Analysts See Scope for Naira Recovery Toward ₦1,350/$ by 2026 as FX Fundamentals Improve
Naira Outlook 2026: Analysts Project Stronger FX Stability as Fundamentals Improve
Nigeria’s currency could regain further ground over the medium term, with analysts projecting a firmer naira by the end of 2026, supported by improving foreign exchange conditions, stronger capital inflows, and sustained macroeconomic reforms. According to projections by Cordros Securities, these developments may help stabilise the exchange rate within a narrower and more predictable band.
In its 2026 macroeconomic outlook, Cordros Securities assesses that Nigeria’s foreign exchange market is gradually adjusting after several years of structural distortion. The firm expects the naira to trade within a ₦1,450 to ₦1,350 range through 2026, reflecting improving liquidity, reduced speculative pressures, and better price discovery in the official market.
The analysts note that policy consistency particularly in exchange rate management and monetary tightening has begun to restore confidence among foreign portfolio investors and exporters. Higher FX inflows from non-oil sources and multilateral financing are also expected to play a stabilising role.
Valuation models point to undervaluation
Cordros’ assessment suggests that the naira remains undervalued relative to its long-term fundamentals. Using the Behavioural Equilibrium Exchange Rate (BEER) framework, which links currency values to productivity trends, fiscal balances, trade dynamics, and risk premiums, the firm estimates that the naira is trading well below its implied fair value.
The model indicates that, despite recent gains, the currency remains almost one-fifth below equilibrium, although this represents a significant improvement from the deeper undervaluation recorded in 2024. The narrowing gap reflects tighter macroeconomic controls and gradual rebalancing within the FX market.
This assessment aligns with broader international metrics. According to estimates referenced from the International Monetary Fund’s Real Effective Exchange Rate index, the naira has been trading at a substantial discount to its long-run fair value, underscoring potential room for appreciation if reforms are sustained.

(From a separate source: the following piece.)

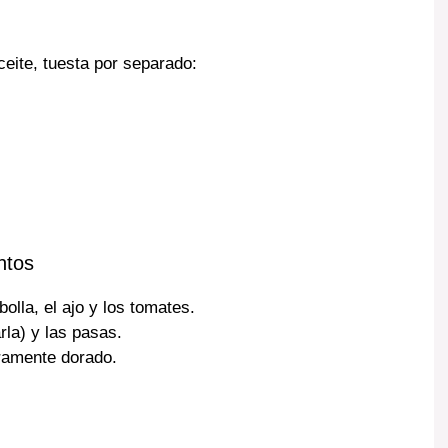
eite, tuesta por separado:
ntos
olla, el ajo y los tomates.
arla) y las pasas.
eramente dorado.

Risks that could reverse gains
While the baseline outlook is constructive, Cordros highlights downside risks that could reintroduce pressure on the currency. These include election-related liquidity expansion, a sustained decline in global oil prices below fiscal breakeven levels, or renewed global risk aversion that limits capital flows to emerging markets.

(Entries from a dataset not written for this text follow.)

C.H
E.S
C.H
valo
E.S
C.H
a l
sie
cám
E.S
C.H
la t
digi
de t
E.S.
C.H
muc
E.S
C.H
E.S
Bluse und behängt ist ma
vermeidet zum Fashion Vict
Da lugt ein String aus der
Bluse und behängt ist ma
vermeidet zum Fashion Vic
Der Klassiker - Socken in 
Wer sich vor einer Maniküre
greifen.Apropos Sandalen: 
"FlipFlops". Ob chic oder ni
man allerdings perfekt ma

Under such conditions, weaker trade balances and capital outflows could push the naira back into depreciation territory by the end of 2026. The analysts stress that policy discipline will remain critical in mitigating these risks.
Recent performance shows tentative stabilisation
Market data indicate that the naira’s performance in 2025 marked a break from a multi-year trend of consistent depreciation. After opening the year under pressure, the currency showed signs of recovery during periods of global dollar weakness and improved domestic liquidity conditions.

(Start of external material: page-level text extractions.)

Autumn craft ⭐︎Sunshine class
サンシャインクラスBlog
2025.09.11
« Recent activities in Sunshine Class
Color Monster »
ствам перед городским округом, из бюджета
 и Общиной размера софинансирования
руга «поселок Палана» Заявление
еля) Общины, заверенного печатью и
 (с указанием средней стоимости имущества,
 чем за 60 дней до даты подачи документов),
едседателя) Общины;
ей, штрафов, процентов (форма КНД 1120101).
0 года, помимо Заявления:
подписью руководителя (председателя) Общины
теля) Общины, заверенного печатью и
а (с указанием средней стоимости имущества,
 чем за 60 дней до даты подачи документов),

Although volatility persisted in the first half of the year, the second half saw relatively stronger outcomes, with the naira holding broadly within the ₦1,400 band for extended periods. This performance represents the first full year of net appreciation since 2019, signalling tentative progress toward stability.
What this means for investors and policymakers
For investors, a more stable naira could reduce currency risk premiums and improve the attractiveness of naira-denominated assets, particularly fixed-income securities. For policymakers, the outlook reinforces the importance of maintaining fiscal restraint, protecting FX inflows, and deepening non-oil revenue mobilisation.
Cordros’ projection of a stronger naira by 2026 reflects cautious optimism grounded in improving fundamentals rather than short-term market sentiment. While risks remain, sustained policy credibility and continued FX market reforms could support a more stable and predictable currency environment, with positive implications for investment planning and macroeconomic management.